- What you are asked to do:
Look in the data below for the line that has "Ayrıca, hayvanlarla zaman geçirmek, günlük", then print exactly every line from there through the line that has "O ancora, immaginiamo di dover", leaving pictures out.

- Data section:
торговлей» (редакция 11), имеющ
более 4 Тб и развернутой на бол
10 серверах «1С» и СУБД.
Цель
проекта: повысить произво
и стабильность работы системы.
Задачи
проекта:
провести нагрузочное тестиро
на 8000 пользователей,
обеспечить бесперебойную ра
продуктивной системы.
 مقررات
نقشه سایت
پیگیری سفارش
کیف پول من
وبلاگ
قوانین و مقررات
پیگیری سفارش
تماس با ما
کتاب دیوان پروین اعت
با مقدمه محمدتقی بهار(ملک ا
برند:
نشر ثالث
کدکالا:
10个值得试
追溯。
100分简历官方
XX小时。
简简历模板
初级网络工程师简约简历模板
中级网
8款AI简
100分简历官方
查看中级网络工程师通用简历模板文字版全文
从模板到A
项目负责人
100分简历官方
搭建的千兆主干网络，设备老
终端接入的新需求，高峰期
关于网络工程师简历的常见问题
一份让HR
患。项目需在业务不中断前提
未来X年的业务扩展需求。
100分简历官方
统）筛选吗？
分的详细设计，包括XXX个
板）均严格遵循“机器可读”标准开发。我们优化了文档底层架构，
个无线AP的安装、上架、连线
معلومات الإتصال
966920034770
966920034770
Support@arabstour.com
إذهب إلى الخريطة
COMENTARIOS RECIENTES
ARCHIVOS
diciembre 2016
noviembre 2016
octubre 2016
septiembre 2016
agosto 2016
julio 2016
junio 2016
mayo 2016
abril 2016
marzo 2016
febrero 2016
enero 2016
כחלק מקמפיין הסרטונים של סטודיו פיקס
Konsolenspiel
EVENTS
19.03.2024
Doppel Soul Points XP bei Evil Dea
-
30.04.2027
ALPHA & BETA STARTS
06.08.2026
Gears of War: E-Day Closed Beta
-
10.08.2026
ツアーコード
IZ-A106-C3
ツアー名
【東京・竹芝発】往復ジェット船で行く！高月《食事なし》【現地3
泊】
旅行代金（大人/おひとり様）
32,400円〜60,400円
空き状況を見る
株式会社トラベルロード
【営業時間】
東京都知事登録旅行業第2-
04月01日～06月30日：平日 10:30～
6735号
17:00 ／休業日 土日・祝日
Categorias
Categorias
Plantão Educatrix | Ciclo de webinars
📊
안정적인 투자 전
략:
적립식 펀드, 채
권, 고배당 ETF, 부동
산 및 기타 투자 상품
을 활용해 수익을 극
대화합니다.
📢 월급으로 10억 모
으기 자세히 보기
---
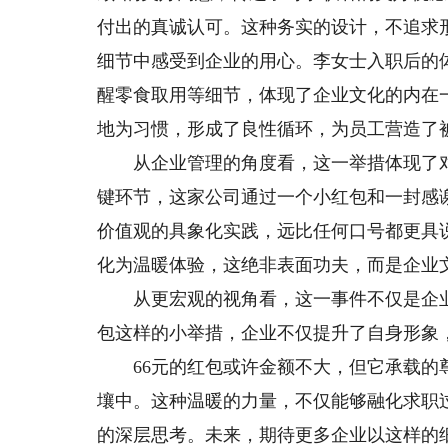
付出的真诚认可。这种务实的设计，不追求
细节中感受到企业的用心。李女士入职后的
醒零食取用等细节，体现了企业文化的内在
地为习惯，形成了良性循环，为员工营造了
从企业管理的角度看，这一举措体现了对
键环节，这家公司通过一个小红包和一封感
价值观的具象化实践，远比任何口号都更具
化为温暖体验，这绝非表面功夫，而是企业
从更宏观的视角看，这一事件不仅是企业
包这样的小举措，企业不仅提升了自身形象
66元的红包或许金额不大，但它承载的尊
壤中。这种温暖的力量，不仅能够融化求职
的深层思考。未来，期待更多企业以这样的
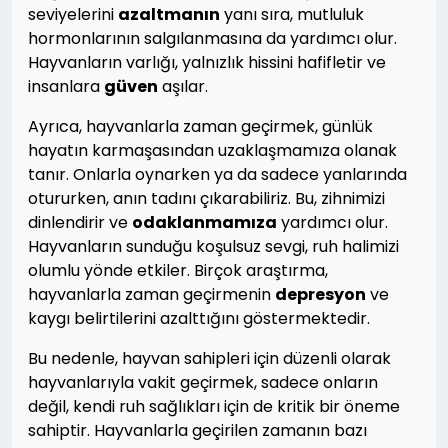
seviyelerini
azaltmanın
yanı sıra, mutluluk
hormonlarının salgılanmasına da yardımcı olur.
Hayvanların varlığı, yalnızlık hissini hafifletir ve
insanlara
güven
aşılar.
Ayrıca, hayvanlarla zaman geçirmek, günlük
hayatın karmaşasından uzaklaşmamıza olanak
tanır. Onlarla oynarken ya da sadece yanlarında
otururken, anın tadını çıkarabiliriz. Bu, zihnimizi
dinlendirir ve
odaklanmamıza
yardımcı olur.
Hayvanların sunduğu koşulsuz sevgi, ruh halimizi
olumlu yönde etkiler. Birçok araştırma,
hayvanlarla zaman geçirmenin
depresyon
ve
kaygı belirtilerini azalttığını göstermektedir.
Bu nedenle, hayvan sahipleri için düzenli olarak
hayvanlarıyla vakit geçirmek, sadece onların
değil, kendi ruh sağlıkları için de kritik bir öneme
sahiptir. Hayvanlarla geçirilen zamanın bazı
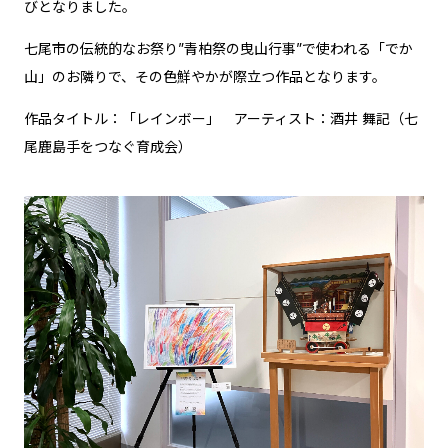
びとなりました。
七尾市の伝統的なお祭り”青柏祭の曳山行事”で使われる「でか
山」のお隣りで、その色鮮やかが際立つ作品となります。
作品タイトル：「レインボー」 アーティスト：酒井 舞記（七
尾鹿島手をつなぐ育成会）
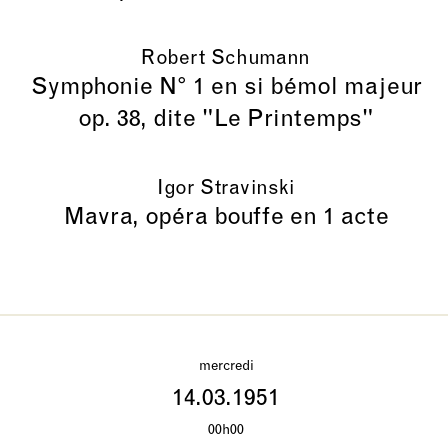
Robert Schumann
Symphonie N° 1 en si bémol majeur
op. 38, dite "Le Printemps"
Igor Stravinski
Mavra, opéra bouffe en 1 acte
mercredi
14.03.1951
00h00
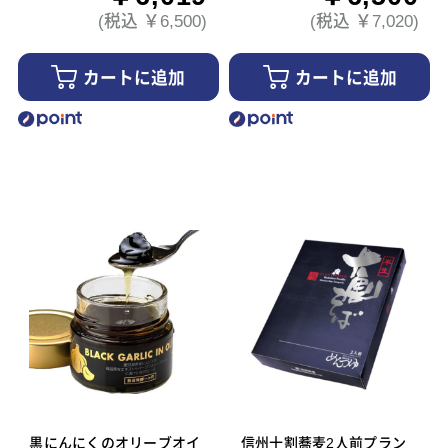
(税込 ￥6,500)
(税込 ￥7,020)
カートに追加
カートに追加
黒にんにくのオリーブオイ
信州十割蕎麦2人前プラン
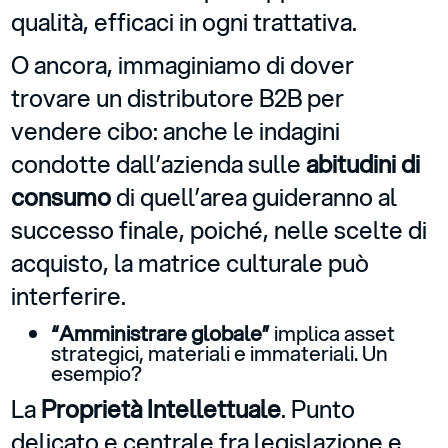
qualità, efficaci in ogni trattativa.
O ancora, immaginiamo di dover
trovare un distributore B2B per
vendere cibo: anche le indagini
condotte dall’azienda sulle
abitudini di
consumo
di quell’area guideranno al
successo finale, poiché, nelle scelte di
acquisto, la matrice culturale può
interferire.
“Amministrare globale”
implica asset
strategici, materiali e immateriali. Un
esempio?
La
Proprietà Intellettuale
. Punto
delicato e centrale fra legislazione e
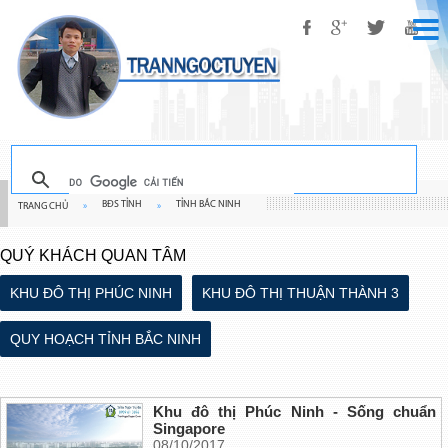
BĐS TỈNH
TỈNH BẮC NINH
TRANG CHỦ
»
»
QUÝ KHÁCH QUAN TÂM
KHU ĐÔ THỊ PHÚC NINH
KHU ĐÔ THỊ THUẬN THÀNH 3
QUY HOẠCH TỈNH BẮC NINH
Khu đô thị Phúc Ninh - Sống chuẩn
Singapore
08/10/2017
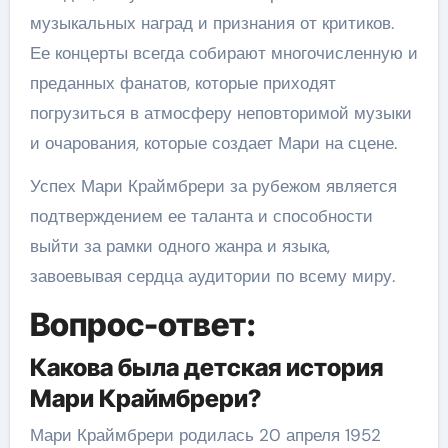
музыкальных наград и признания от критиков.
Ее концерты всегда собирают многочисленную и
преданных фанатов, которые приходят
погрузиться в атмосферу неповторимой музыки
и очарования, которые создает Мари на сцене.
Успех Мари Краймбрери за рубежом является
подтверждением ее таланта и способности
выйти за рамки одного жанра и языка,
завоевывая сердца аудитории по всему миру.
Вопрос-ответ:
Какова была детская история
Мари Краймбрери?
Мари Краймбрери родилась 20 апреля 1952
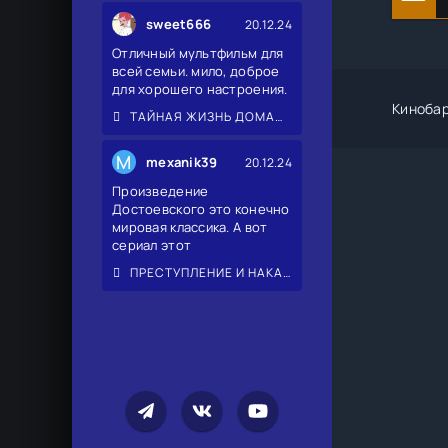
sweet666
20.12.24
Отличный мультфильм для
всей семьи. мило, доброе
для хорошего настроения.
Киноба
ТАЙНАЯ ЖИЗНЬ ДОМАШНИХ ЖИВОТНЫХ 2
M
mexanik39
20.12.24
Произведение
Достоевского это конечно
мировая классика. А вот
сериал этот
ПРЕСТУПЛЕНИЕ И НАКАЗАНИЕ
* * *
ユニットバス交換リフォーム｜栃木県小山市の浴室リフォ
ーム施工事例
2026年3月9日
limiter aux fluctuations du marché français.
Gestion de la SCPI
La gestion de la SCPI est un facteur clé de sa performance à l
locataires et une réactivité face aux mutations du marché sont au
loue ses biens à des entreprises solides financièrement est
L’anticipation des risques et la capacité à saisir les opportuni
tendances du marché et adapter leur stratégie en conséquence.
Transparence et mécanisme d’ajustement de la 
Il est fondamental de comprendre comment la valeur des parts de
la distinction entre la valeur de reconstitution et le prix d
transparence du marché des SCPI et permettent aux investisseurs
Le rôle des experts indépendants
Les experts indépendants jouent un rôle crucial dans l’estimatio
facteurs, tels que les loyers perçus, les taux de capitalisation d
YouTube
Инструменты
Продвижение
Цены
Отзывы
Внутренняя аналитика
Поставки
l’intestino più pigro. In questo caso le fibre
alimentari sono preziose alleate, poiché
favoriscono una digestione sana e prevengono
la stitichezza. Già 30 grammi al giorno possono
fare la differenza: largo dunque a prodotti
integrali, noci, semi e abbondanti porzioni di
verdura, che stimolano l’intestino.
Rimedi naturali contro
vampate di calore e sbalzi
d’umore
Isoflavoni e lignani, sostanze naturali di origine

- Result below:
Ayrıca, hayvanlarla zaman geçirmek, günlük
hayatın karmaşasından uzaklaşmamıza olanak
tanır. Onlarla oynarken ya da sadece yanlarında
otururken, anın tadını çıkarabiliriz. Bu, zihnimizi
dinlendirir ve
odaklanmamıza
yardımcı olur.
Hayvanların sunduğu koşulsuz sevgi, ruh halimizi
olumlu yönde etkiler. Birçok araştırma,
hayvanlarla zaman geçirmenin
depresyon
ve
kaygı belirtilerini azalttığını göstermektedir.
Bu nedenle, hayvan sahipleri için düzenli olarak
hayvanlarıyla vakit geçirmek, sadece onların
değil, kendi ruh sağlıkları için de kritik bir öneme
sahiptir. Hayvanlarla geçirilen zamanın bazı
びとなりました。
七尾市の伝統的なお祭り”青柏祭の曳山行事”で使われる「でか
山」のお隣りで、その色鮮やかが際立つ作品となります。
作品タイトル：「レインボー」 アーティスト：酒井 舞記（七
尾鹿島手をつなぐ育成会）
Robert Schumann
Symphonie N° 1 en si bémol majeur
op. 38, dite "Le Printemps"
Igor Stravinski
Mavra, opéra bouffe en 1 acte
mercredi
14.03.1951
00h00
(税込 ￥6,500)
(税込 ￥7,020)
カートに追加
カートに追加
黒にんにくのオリーブオイ
信州十割蕎麦2人前プラン
qualità, efficaci in ogni trattativa.
O ancora, immaginiamo di dover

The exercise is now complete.